[RECORD EXCERPTS]:
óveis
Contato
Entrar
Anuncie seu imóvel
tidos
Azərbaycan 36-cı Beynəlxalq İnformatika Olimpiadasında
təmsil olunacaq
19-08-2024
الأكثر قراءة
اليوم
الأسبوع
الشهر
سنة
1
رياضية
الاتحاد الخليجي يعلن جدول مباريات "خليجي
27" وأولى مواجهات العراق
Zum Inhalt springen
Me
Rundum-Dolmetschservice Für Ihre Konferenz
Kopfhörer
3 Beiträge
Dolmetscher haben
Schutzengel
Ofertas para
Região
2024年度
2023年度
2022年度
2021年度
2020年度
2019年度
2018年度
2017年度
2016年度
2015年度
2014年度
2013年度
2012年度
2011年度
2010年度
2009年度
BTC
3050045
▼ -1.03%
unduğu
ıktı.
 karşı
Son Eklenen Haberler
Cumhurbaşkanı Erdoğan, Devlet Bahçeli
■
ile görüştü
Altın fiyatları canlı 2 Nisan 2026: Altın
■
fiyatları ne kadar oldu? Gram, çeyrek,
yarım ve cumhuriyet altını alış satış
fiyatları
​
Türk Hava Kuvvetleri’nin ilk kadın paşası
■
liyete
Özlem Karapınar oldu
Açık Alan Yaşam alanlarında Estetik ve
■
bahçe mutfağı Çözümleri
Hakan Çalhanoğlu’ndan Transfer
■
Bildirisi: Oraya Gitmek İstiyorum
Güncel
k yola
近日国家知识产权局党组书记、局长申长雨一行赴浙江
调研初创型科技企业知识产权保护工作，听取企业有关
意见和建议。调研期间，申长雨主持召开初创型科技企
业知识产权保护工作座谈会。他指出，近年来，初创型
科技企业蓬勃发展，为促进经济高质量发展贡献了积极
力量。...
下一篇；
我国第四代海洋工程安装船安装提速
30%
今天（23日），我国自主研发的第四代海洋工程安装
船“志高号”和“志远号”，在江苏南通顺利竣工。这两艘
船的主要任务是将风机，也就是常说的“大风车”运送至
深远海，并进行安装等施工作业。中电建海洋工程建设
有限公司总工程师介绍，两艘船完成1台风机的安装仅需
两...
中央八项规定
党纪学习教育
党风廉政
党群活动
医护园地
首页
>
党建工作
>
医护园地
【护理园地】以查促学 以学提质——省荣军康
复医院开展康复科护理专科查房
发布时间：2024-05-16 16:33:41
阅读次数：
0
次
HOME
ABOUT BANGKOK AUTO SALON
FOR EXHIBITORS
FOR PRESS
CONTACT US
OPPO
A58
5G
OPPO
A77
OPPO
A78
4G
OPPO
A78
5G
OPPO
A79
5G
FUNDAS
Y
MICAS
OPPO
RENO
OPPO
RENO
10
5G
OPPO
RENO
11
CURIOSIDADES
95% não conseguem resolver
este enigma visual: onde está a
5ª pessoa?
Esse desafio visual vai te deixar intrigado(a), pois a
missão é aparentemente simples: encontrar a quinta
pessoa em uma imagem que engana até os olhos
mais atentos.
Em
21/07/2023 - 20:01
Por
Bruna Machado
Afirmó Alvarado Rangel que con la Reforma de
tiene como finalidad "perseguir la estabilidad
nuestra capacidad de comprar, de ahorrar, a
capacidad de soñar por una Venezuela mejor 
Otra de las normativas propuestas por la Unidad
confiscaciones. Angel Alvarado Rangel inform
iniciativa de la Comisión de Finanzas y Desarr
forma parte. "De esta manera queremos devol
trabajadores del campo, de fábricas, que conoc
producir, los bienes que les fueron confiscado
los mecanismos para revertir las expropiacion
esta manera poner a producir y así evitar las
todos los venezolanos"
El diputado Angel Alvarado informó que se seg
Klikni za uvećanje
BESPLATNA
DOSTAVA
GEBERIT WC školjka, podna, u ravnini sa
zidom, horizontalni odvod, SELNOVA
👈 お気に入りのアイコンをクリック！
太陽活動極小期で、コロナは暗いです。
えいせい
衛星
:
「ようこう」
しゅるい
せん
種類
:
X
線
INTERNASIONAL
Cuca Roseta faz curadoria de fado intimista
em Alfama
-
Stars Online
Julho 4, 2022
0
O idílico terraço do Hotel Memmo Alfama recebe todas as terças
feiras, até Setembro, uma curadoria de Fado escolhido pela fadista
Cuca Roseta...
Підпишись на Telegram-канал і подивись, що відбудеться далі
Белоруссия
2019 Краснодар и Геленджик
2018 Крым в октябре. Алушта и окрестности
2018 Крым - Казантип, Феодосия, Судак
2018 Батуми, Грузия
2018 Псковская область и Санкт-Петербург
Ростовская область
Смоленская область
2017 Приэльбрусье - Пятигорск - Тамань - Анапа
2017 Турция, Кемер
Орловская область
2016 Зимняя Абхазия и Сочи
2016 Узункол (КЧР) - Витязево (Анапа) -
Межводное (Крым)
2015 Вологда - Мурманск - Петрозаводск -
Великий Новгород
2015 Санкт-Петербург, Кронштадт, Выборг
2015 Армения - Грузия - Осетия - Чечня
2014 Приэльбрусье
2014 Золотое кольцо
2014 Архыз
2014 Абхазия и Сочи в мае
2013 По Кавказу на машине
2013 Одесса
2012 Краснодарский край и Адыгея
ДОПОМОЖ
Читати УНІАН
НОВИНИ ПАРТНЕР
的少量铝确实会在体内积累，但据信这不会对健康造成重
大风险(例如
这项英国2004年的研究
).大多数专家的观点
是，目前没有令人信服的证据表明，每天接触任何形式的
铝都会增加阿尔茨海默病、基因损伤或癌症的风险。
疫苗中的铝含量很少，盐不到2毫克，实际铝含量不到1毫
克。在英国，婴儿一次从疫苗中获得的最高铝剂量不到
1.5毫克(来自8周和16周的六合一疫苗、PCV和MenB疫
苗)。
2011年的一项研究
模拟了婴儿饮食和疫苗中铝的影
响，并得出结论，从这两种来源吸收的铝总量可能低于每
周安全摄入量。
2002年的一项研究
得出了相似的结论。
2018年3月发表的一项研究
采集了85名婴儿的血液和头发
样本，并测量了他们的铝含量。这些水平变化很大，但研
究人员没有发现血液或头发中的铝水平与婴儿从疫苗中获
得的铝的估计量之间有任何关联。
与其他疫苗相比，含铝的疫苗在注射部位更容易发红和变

[WHAT THE EXERCISE ASKS]: What is needed is an exact copy of all the entries.

[EXPECTED ANSWER]:
óveis
Contato
Entrar
Anuncie seu imóvel
tidos
Azərbaycan 36-cı Beynəlxalq İnformatika Olimpiadasında
təmsil olunacaq
19-08-2024
الأكثر قراءة
اليوم
الأسبوع
الشهر
سنة
1
رياضية
الاتحاد الخليجي يعلن جدول مباريات "خليجي
27" وأولى مواجهات العراق
Zum Inhalt springen
Me
Rundum-Dolmetschservice Für Ihre Konferenz
Kopfhörer
3 Beiträge
Dolmetscher haben
Schutzengel
Ofertas para
Região
2024年度
2023年度
2022年度
2021年度
2020年度
2019年度
2018年度
2017年度
2016年度
2015年度
2014年度
2013年度
2012年度
2011年度
2010年度
2009年度
BTC
3050045
▼ -1.03%
unduğu
ıktı.
 karşı
Son Eklenen Haberler
Cumhurbaşkanı Erdoğan, Devlet Bahçeli
■
ile görüştü
Altın fiyatları canlı 2 Nisan 2026: Altın
■
fiyatları ne kadar oldu? Gram, çeyrek,
yarım ve cumhuriyet altını alış satış
fiyatları
​
Türk Hava Kuvvetleri’nin ilk kadın paşası
■
liyete
Özlem Karapınar oldu
Açık Alan Yaşam alanlarında Estetik ve
■
bahçe mutfağı Çözümleri
Hakan Çalhanoğlu’ndan Transfer
■
Bildirisi: Oraya Gitmek İstiyorum
Güncel
k yola
近日国家知识产权局党组书记、局长申长雨一行赴浙江
调研初创型科技企业知识产权保护工作，听取企业有关
意见和建议。调研期间，申长雨主持召开初创型科技企
业知识产权保护工作座谈会。他指出，近年来，初创型
科技企业蓬勃发展，为促进经济高质量发展贡献了积极
力量。...
下一篇；
我国第四代海洋工程安装船安装提速
30%
今天（23日），我国自主研发的第四代海洋工程安装
船“志高号”和“志远号”，在江苏南通顺利竣工。这两艘
船的主要任务是将风机，也就是常说的“大风车”运送至
深远海，并进行安装等施工作业。中电建海洋工程建设
有限公司总工程师介绍，两艘船完成1台风机的安装仅需
两...
中央八项规定
党纪学习教育
党风廉政
党群活动
医护园地
首页
>
党建工作
>
医护园地
【护理园地】以查促学 以学提质——省荣军康
复医院开展康复科护理专科查房
发布时间：2024-05-16 16:33:41
阅读次数：
0
次
HOME
ABOUT BANGKOK AUTO SALON
FOR EXHIBITORS
FOR PRESS
CONTACT US
OPPO
A58
5G
OPPO
A77
OPPO
A78
4G
OPPO
A78
5G
OPPO
A79
5G
FUNDAS
Y
MICAS
OPPO
RENO
OPPO
RENO
10
5G
OPPO
RENO
11
CURIOSIDADES
95% não conseguem resolver
este enigma visual: onde está a
5ª pessoa?
Esse desafio visual vai te deixar intrigado(a), pois a
missão é aparentemente simples: encontrar a quinta
pessoa em uma imagem que engana até os olhos
mais atentos.
Em
21/07/2023 - 20:01
Por
Bruna Machado
Afirmó Alvarado Rangel que con la Reforma de
tiene como finalidad "perseguir la estabilidad
nuestra capacidad de comprar, de ahorrar, a
capacidad de soñar por una Venezuela mejor 
Otra de las normativas propuestas por la Unidad
confiscaciones. Angel Alvarado Rangel inform
iniciativa de la Comisión de Finanzas y Desarr
forma parte. "De esta manera queremos devol
trabajadores del campo, de fábricas, que conoc
producir, los bienes que les fueron confiscado
los mecanismos para revertir las expropiacion
esta manera poner a producir y así evitar las
todos los venezolanos"
El diputado Angel Alvarado informó que se seg
Klikni za uvećanje
BESPLATNA
DOSTAVA
GEBERIT WC školjka, podna, u ravnini sa
zidom, horizontalni odvod, SELNOVA
👈 お気に入りのアイコンをクリック！
太陽活動極小期で、コロナは暗いです。
えいせい
衛星
:
「ようこう」
しゅるい
せん
種類
:
X
線
INTERNASIONAL
Cuca Roseta faz curadoria de fado intimista
em Alfama
-
Stars Online
Julho 4, 2022
0
O idílico terraço do Hotel Memmo Alfama recebe todas as terças
feiras, até Setembro, uma curadoria de Fado escolhido pela fadista
Cuca Roseta...
Підпишись на Telegram-канал і подивись, що відбудеться далі
Белоруссия
2019 Краснодар и Геленджик
2018 Крым в октябре. Алушта и окрестности
2018 Крым - Казантип, Феодосия, Судак
2018 Батуми, Грузия
2018 Псковская область и Санкт-Петербург
Ростовская область
Смоленская область
2017 Приэльбрусье - Пятигорск - Тамань - Анапа
2017 Турция, Кемер
Орловская область
2016 Зимняя Абхазия и Сочи
2016 Узункол (КЧР) - Витязево (Анапа) -
Межводное (Крым)
2015 Вологда - Мурманск - Петрозаводск -
Великий Новгород
2015 Санкт-Петербург, Кронштадт, Выборг
2015 Армения - Грузия - Осетия - Чечня
2014 Приэльбрусье
2014 Золотое кольцо
2014 Архыз
2014 Абхазия и Сочи в мае
2013 По Кавказу на машине
2013 Одесса
2012 Краснодарский край и Адыгея
ДОПОМОЖ
Читати УНІАН
НОВИНИ ПАРТНЕР
的少量铝确实会在体内积累，但据信这不会对健康造成重
大风险(例如
这项英国2004年的研究
).大多数专家的观点
是，目前没有令人信服的证据表明，每天接触任何形式的
铝都会增加阿尔茨海默病、基因损伤或癌症的风险。
疫苗中的铝含量很少，盐不到2毫克，实际铝含量不到1毫
克。在英国，婴儿一次从疫苗中获得的最高铝剂量不到
1.5毫克(来自8周和16周的六合一疫苗、PCV和MenB疫
苗)。
2011年的一项研究
模拟了婴儿饮食和疫苗中铝的影
响，并得出结论，从这两种来源吸收的铝总量可能低于每
周安全摄入量。
2002年的一项研究
得出了相似的结论。
2018年3月发表的一项研究
采集了85名婴儿的血液和头发
样本，并测量了他们的铝含量。这些水平变化很大，但研
究人员没有发现血液或头发中的铝水平与婴儿从疫苗中获
得的铝的估计量之间有任何关联。
与其他疫苗相比，含铝的疫苗在注射部位更容易发红和变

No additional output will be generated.